(Data)

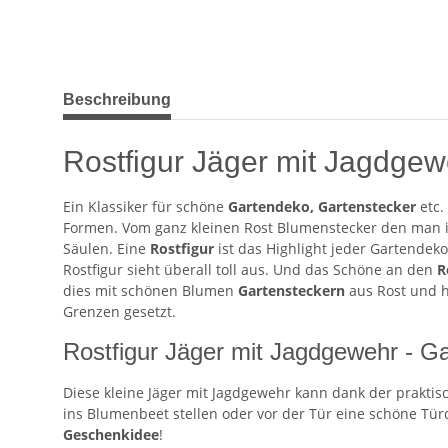
weitere Registerkarten anzeigen
Beschreibung
Rostfigur Jäger mit Jagdgew
Ein Klassiker für schöne
Gartendeko, Gartenstecker
etc.
Formen. Vom ganz kleinen Rost Blumenstecker den man i
Säulen. Eine
Rostfigur
ist das Highlight jeder Gartendek
Rostfigur sieht überall toll aus. Und das Schöne an den
R
dies mit schönen Blumen
Gartensteckern
aus Rost und hä
Grenzen gesetzt.
Rostfigur Jäger mit Jagdgewehr - Ga
Diese kleine Jäger mit Jagdgewehr kann dank der praktis
ins Blumenbeet stellen oder vor der Tür eine schöne Tür
Geschenkidee
!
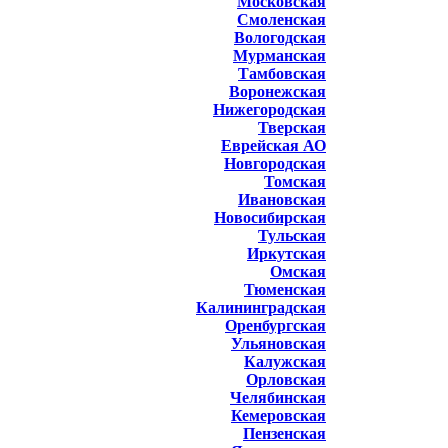
Московская
Смоленская
Вологодская
Мурманская
Тамбовская
Воронежская
Нижегородская
Тверская
Еврейская АО
Новгородская
Томская
Ивановская
Новосибирская
Тульская
Иркутская
Омская
Тюменская
Калининградская
Оренбургская
Ульяновская
Калужская
Орловская
Челябинская
Кемеровская
Пензенская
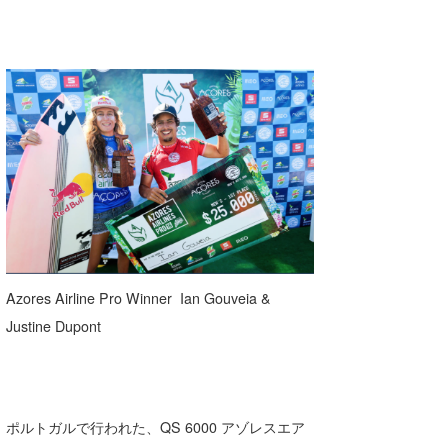
Azores Airline Pro Winner Ian Gouveia &
Justine Dupont
ポルトガルで行われた、QS 6000 アゾレスエア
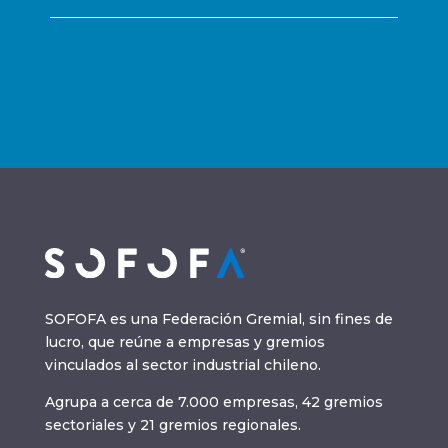
SOFOFA es una Federación Gremial, sin fines de
lucro, que reúne a empresas y gremios
vinculados al sector industrial chileno.
Agrupa a cerca de 7.000 empresas, 42 gremios
sectoriales y 21 gremios regionales.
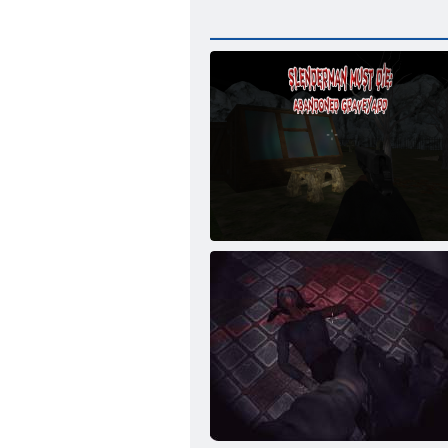
Slenderman Must Die: Elhagyott temető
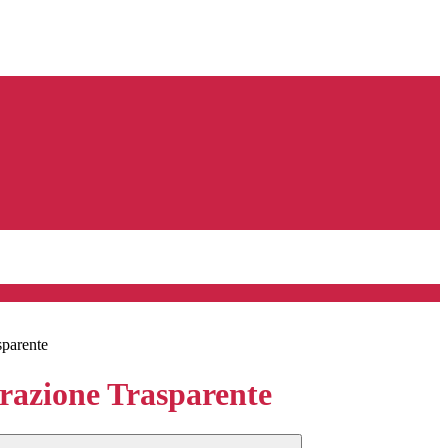
sparente
azione Trasparente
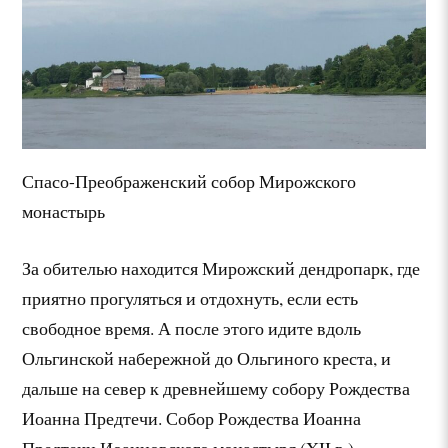
Спасо-Преображенский собор Мирожского
монастырь
За обителью находится Мирожский дендропарк, где
приятно прогуляться и отдохнуть, если есть
свободное время. А после этого идите вдоль
Ольгинской набережной до Ольгиного креста, и
дальше на север к древнейшему собору Рождества
Иоанна Предтечи. Собор Рождества Иоанна
Предтечи Иоанновского монастыря (XII в.) —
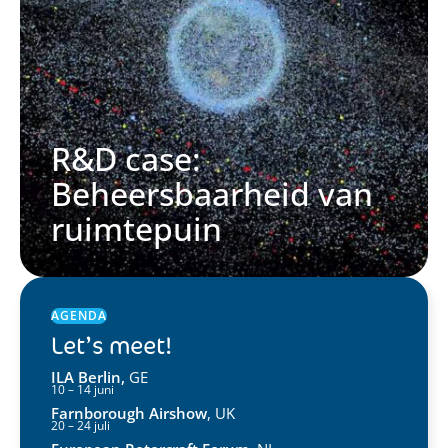
R&D case:
Beheersbaarheid van
ruimtepuin
AGENDA
Let’s meet!
ILA Berlin,
GE
10 – 14 juni
Farnborough Airshow
, UK
20 – 24 juli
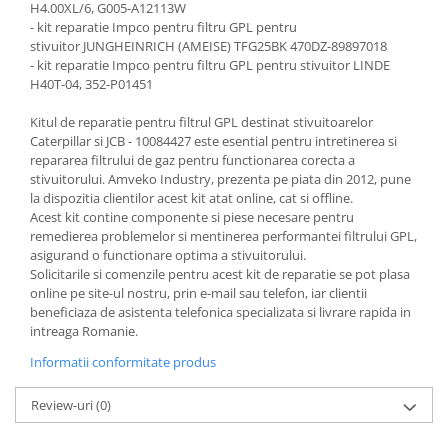
H4.00XL/6, G005-A12113W
- kit reparatie Impco pentru filtru GPL pentru
stivuitor JUNGHEINRICH (AMEISE) TFG25BK 470DZ-89897018
- kit reparatie Impco pentru filtru GPL pentru stivuitor LINDE
H40T-04, 352-P01451
Kitul de reparatie pentru filtrul GPL destinat stivuitoarelor
Caterpillar si JCB - 10084427 este esential pentru intretinerea si
repararea filtrului de gaz pentru functionarea corecta a
stivuitorului. Amveko Industry, prezenta pe piata din 2012, pune
la dispozitia clientilor acest kit atat online, cat si offline.
Acest kit contine componente si piese necesare pentru
remedierea problemelor si mentinerea performantei filtrului GPL,
asigurand o functionare optima a stivuitorului.
Solicitarile si comenzile pentru acest kit de reparatie se pot plasa
online pe site-ul nostru, prin e-mail sau telefon, iar clientii
beneficiaza de asistenta telefonica specializata si livrare rapida in
intreaga Romanie.
Informatii conformitate produs
Review-uri
(0)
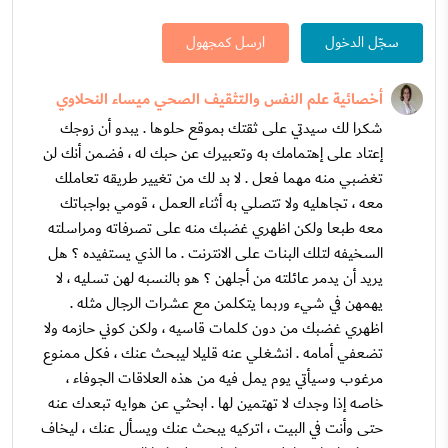
سجّل الدخول
ارسل كمجهول
أخصائية علم النفس والتثقيف الصحي ميساء النحلاوي
شكرا لك سيدتي على ثقتك بموقع حلوها . يبدو أن زوجك
إعتاد على إهتمامك به وتعبيرك عن حبك له ، فضمن أنك لن
تغضبي منه مهما فعل . لا بد لك من تغيير طريقه تعاملك
معه ، تجاهليه ولا تتصلي به أثناء العمل ، قومي بواجباتك
معه طبعا ولكن اظهري غضبك منه على تصرفاته ومراسلته
السخيفه لتلك البنات على الانترنت . ما الذي يستفيده ؟ هل
يريد أن يدمر عائلته من أجلهن ؟ هو بالنسبه لهن تسليه ، لا
يهمهن في شيء وربما يتكلمن مع عشرات الرجال مثله .
اظهري غضبك من دون كلمات قاسيه ، ولكن كوني حازمه ولا
تضعفي أمامه . انشغلي عنه قليلا ليبحث عنك ، فكل ممنوع
مرغوب وسيأتي يوم يمل فيه من هذه العلاقات الجوفاء ،
خاصه إذا وجدك لا تهتمين لها . ابحثي عن هوايه تبعدك عنه
حتى وأنت في البيت ، اتركيه يبحث عنك ويسأل عنك ، ليخاف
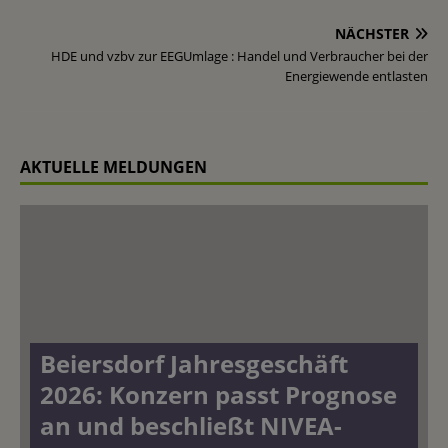
NÄCHSTER
HDE und vzbv zur EEGUmlage : Handel und Verbraucher bei der
Energiewende entlasten
AKTUELLE MELDUNGEN
Beiersdorf Jahresgeschäft
2026: Konzern passt Prognose
an und beschließt NIVEA-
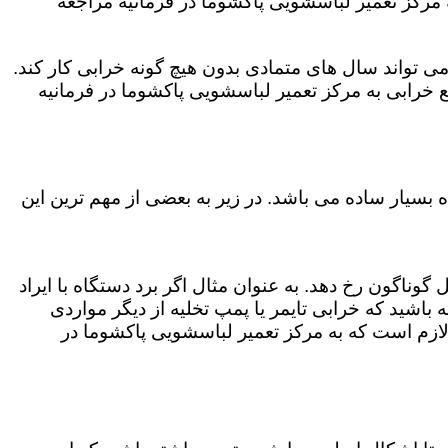
مرکز تعمیر لباسشویی پاکشوما در فرمانیه مراجعه
ی تواند سال های متمادی بدون هیچ گونه خرابی کار کند.
خرابی به مرکز تعمیر لباسشویی پاکشوما در فرمانیه
بسیار ساده می باشد. در زیر به بعضی از مهم ترین این
وناگون رخ دهد. به عنوان مثال اگر برد دستگاه با ایراد
باشید که خرابی تایمر یا پمپ تخلیه از دیگر مواردی
لازم است که به مرکز تعمیر لباسشویی پاکشوما در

(End Data)

• [Exercise instructions] An exact copy of the entries, without any pictures, is what the answer should be.

• [Your solution]
weitere Registerkarten anzeigen
Beschreibung
Rostfigur Jäger mit Jagdgew
Ein Klassiker für schöne
Gartendeko, Gartenstecker
etc.
Formen. Vom ganz kleinen Rost Blumenstecker den man i
Säulen. Eine
Rostfigur
ist das Highlight jeder Gartendek
Rostfigur sieht überall toll aus. Und das Schöne an den
R
dies mit schönen Blumen
Gartensteckern
aus Rost und hä
Grenzen gesetzt.
Rostfigur Jäger mit Jagdgewehr - Ga
Diese kleine Jäger mit Jagdgewehr kann dank der praktis
ins Blumenbeet stellen oder vor der Tür eine schöne Tür
Geschenkidee
!
Московская
Смоленская
Вологодская
Мурманская
Тамбовская
Воронежская
Нижегородская
Тверская
Еврейская АО
Новгородская
Томская
Ивановская
Новосибирская
Тульская
Иркутская
Омская
Тюменская
Калининградская
Оренбургская
Ульяновская
Калужская
Орловская
Челябинская
Кемеровская
Пензенская
Azores Airline Pro Winner Ian Gouveia &
Justine Dupont
ポルトガルで行われた、QS 6000 アゾレスエア
SOFOFA es una Federación Gremial, sin fines de
lucro, que reúne a empresas y gremios
vinculados al sector industrial chileno.
Agrupa a cerca de 7.000 empresas, 42 gremios
sectoriales y 21 gremios regionales.
Slenderman Must Die: Elhagyott temető
sparente
azione Trasparente
Спасо-Преображенский собор Мирожского
монастырь
За обителью находится Мирожский дендропарк, где
приятно прогуляться и отдохнуть, если есть
свободное время. А после этого идите вдоль
Ольгинской набережной до Ольгиного креста, и
дальше на север к древнейшему собору Рождества
Иоанна Предтечи. Собор Рождества Иоанна
Предтечи Иоанновского монастыря (XII в.) —
R&D case:
Beheersbaarheid van
ruimtepuin
AGENDA
Let’s meet!
ILA Berlin,
GE
10 – 14 juni
Farnborough Airshow
, UK
20 – 24 juli
H4.00XL/6, G005-A12113W
- kit reparatie Impco pentru filtru GPL pentru
stivuitor JUNGHEINRICH (AMEISE) TFG25BK 470DZ-89897018
- kit reparatie Impco pentru filtru GPL pentru stivuitor LINDE
H40T-04, 352-P01451
Kitul de reparatie pentru filtrul GPL destinat stivuitoarelor
Caterpillar si JCB - 10084427 este esential pentru intretinerea si
repararea filtrului de gaz pentru functionarea corecta a
stivuitorului. Amveko Industry, prezenta pe piata din 2012, pune
la dispozitia clientilor acest kit atat online, cat si offline.
Acest kit contine componente si piese necesare pentru
remedierea problemelor si mentinerea performantei filtrului GPL,
asigurand o functionare optima a stivuitorului.
Solicitarile si comenzile pentru acest kit de reparatie se pot plasa
online pe site-ul nostru, prin e-mail sau telefon, iar clientii
beneficiaza de asistenta telefonica specializata si livrare rapida in
intreaga Romanie.
Informatii conformitate produs
Review-uri
(0)
سجّل الدخول
ارسل كمجهول
أخصائية علم النفس والتثقيف الصحي ميساء النحلاوي
شكرا لك سيدتي على ثقتك بموقع حلوها . يبدو أن زوجك
إعتاد على إهتمامك به وتعبيرك عن حبك له ، فضمن أنك لن
تغضبي منه مهما فعل . لا بد لك من تغيير طريقه تعاملك
معه ، تجاهليه ولا تتصلي به أثناء العمل ، قومي بواجباتك
معه طبعا ولكن اظهري غضبك منه على تصرفاته ومراسلته
السخيفه لتلك البنات على الانترنت . ما الذي يستفيده ؟ هل
يريد أن يدمر عائلته من أجلهن ؟ هو بالنسبه لهن تسليه ، لا
يهمهن في شيء وربما يتكلمن مع عشرات الرجال مثله .
اظهري غضبك من دون كلمات قاسيه ، ولكن كوني حازمه ولا
تضعفي أمامه . انشغلي عنه قليلا ليبحث عنك ، فكل ممنوع
مرغوب وسيأتي يوم يمل فيه من هذه العلاقات الجوفاء ،
خاصه إذا وجدك لا تهتمين لها . ابحثي عن هوايه تبعدك عنه
حتى وأنت في البيت ، اتركيه يبحث عنك ويسأل عنك ، ليخاف
NÄCHSTER
HDE und vzbv zur EEGUmlage : Handel und Verbraucher bei der
Energiewende entlasten
AKTUELLE MELDUNGEN
Beiersdorf Jahresgeschäft
2026: Konzern passt Prognose
an und beschließt NIVEA-
مرکز تعمیر لباسشویی پاکشوما در فرمانیه مراجعه
ی تواند سال های متمادی بدون هیچ گونه خرابی کار کند.
خرابی به مرکز تعمیر لباسشویی پاکشوما در فرمانیه
بسیار ساده می باشد. در زیر به بعضی از مهم ترین این
وناگون رخ دهد. به عنوان مثال اگر برد دستگاه با ایراد
باشید که خرابی تایمر یا پمپ تخلیه از دیگر مواردی
لازم است که به مرکز تعمیر لباسشویی پاکشوما در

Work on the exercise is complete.